__PROBLEM TO WORK ON__
Filter the data for "order" and copy matching lines.

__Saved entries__
_ _ _ _ _

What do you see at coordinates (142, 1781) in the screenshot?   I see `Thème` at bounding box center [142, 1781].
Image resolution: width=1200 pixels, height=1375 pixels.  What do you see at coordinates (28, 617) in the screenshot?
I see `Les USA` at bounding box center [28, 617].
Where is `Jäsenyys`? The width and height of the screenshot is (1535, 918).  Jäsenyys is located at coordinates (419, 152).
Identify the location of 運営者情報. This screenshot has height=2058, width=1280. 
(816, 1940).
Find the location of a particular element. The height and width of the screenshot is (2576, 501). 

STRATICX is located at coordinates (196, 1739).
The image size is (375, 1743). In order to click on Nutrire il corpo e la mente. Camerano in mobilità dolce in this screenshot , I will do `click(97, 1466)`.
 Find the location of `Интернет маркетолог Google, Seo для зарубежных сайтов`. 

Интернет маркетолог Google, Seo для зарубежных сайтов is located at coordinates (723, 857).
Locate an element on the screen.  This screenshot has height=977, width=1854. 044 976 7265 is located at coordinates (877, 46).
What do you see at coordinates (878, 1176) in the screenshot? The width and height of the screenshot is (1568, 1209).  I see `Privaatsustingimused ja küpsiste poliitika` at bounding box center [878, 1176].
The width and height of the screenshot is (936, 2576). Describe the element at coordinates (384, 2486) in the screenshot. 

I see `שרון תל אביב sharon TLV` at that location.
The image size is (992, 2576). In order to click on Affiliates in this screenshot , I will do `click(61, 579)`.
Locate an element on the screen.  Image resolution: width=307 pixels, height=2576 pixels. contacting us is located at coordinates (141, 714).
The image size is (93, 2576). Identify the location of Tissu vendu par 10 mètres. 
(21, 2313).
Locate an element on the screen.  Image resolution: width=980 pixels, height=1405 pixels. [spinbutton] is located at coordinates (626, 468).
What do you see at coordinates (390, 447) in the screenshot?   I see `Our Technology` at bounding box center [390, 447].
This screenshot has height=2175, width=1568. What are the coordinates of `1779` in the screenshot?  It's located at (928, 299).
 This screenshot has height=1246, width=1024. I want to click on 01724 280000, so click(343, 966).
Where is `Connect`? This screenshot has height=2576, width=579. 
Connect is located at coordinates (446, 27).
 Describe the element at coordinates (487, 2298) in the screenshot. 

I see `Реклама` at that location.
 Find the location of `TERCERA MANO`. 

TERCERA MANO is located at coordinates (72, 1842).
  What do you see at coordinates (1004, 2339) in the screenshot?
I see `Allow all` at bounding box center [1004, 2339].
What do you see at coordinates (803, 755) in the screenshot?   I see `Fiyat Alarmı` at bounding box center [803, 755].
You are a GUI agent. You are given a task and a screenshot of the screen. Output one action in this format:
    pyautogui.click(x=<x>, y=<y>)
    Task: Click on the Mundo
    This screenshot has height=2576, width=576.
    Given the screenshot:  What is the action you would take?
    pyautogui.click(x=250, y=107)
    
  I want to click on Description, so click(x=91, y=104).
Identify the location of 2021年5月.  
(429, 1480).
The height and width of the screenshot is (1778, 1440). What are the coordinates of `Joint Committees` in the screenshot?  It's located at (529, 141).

_ _ _ _ _

__ANSWER TO THIS TASK__
The image size is (375, 1743). In order to click on Nutrire il corpo e la mente. Camerano in mobilità dolce in this screenshot , I will do `click(97, 1466)`.
The image size is (992, 2576). In order to click on Affiliates in this screenshot , I will do `click(61, 579)`.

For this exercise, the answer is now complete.